Hi everyone, I’m new to Deep Learning. I came across the wonderful Transformers library last week and attempting to fine-tune the blenderbot model. I work at a charity that helps people with Cancer and wanted to see if I can use a chatbot on our cancer forum online to answer basic questions for our users.
Just to test if I can get the fine-tuning process to work I’m initially loading a simple dataset from a csv file with a numeric labels and corresponding strings using the load_dataset
function e.g.
1, Acute lymphoblastic leukaemia is a type of blood cancer it starts from white blood cells called lymphocytes in the bone marrow.
1, acute lymphoblastic leukaemia usually develops quickly over days or weeks
1, To understand how and why leukaemia affects you as it does, it helps to know how you make blood cells.
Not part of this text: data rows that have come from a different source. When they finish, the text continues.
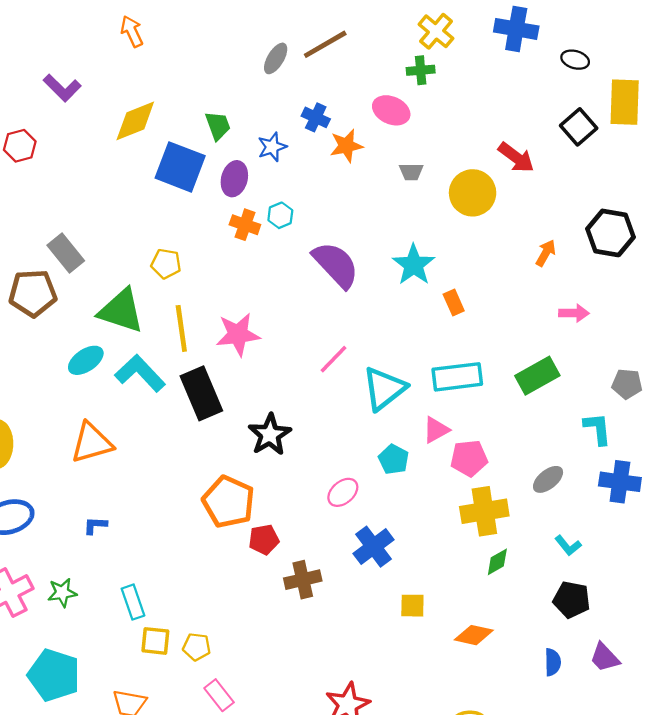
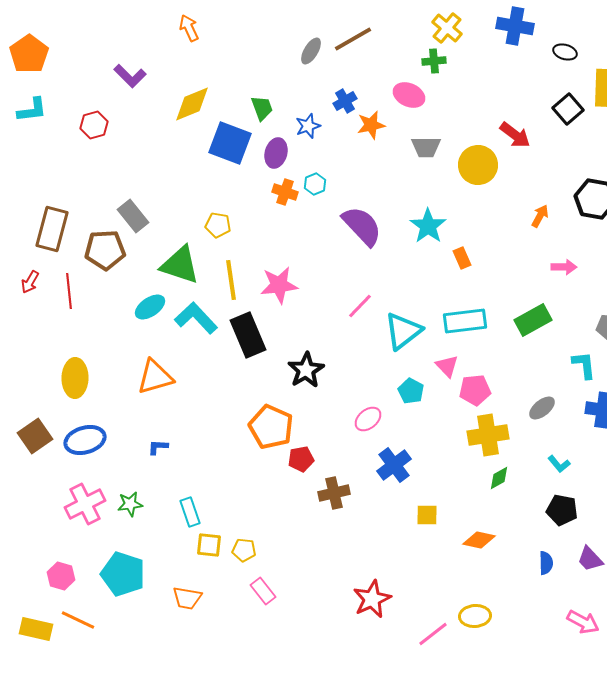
blue cross: (316, 117) -> (345, 101), turned 35
gray trapezoid: (411, 172) -> (426, 147), size x1.4
pink triangle: (436, 430) -> (447, 366), turned -45

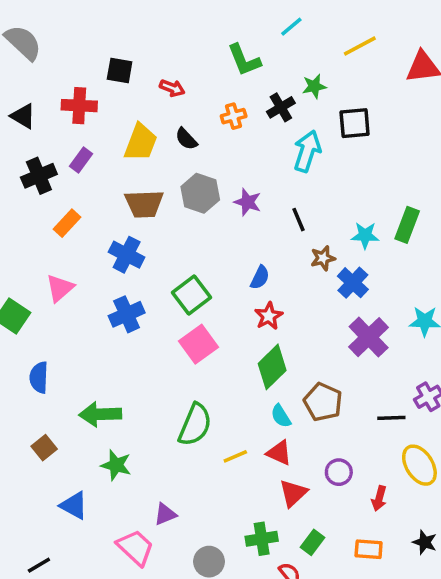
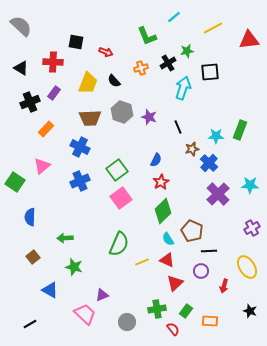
green arrow: (100, 414) -> (65, 238), size x0.7
black line: (391, 418) -> (209, 251), moved
orange rectangle: (369, 549) -> (210, 321), moved

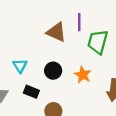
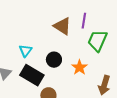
black rectangle: (31, 92) -> (32, 75), size x1.6

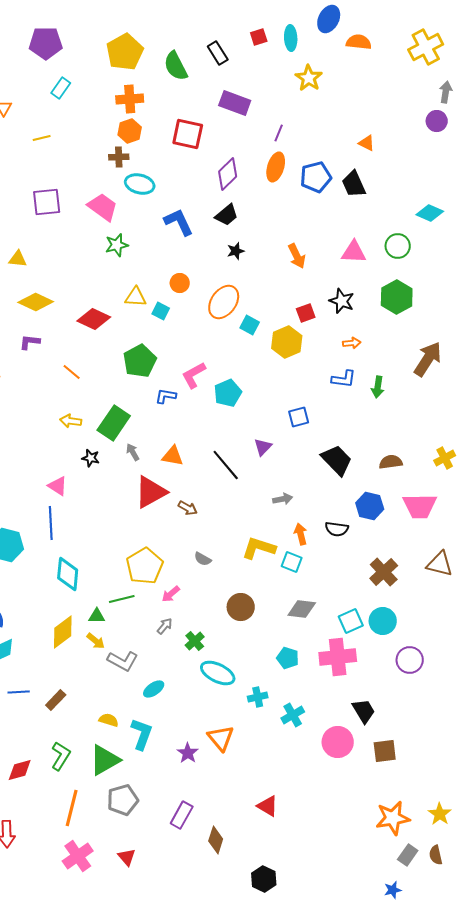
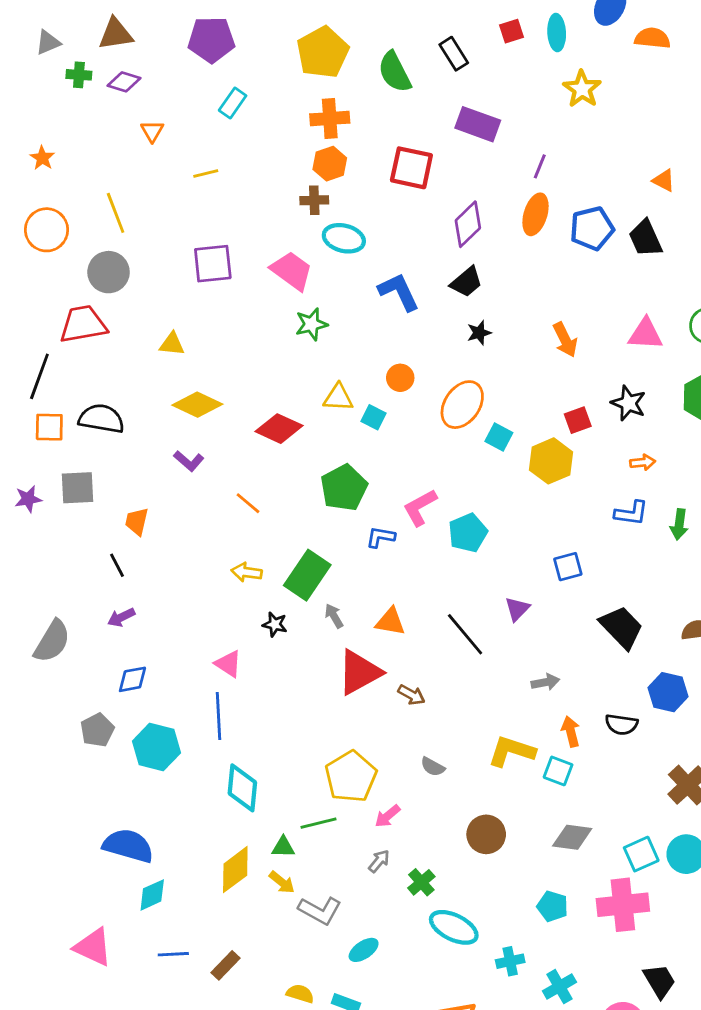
purple L-shape: (30, 342) -> (189, 461), turned -145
I followed the documentation for fine tuning the model from the huggingface course, which is nicely written and seemed fairly straightforward
from transformers import BlenderbotTokenizer, BlenderbotForConditionalGeneration
import torch
checkpoint = "facebook/blenderbot-400M-distill"
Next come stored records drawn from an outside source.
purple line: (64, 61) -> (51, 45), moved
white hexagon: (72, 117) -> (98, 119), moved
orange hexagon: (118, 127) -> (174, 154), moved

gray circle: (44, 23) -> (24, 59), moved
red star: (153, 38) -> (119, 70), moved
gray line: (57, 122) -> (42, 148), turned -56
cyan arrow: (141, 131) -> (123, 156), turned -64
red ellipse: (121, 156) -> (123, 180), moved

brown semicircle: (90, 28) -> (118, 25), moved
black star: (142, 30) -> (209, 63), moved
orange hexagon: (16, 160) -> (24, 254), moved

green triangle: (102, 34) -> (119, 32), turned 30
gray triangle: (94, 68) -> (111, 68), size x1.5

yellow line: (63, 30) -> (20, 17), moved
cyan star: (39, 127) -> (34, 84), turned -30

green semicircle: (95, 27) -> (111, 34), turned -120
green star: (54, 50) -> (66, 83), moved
device = torch.device("cuda") if torch.cuda.is_available() else torch.device("cpu")
tokenizer = BlenderbotTokenizer.from_pretrained(checkpoint)
model = BlenderbotForConditionalGeneration.from_pretrained(checkpoint).to(device)
I then created my dataset class and passed in the encodings from the tokenizer step train_encodings = tokenizer(train_texts, truncation=True, padding=True)
import torch
class CancerDataset(torch.utils.data.Dataset):
def __init__(self, encodings, labels):
self.encodings = encodings
self.labels = labels
def __getitem__(self, idx):
item = {key: torch.tensor(val[idx]) for key, val in self.encodings.items()}
item['labels'] = torch.tensor(self.labels[idx])
check_input_ids = item["input_ids"]
return item
def __len__(self):
return len(self.labels)
train_dataset = CancerDataset(train_encodings, train_labels)
val_dataset = CancerDataset(val_encodings, val_labels)
and then tried to train the model
from torch.utils.data import DataLoader
from transformers import AdamW
device = torch.device('cuda') if torch.cuda.is_available() else torch.device('cpu')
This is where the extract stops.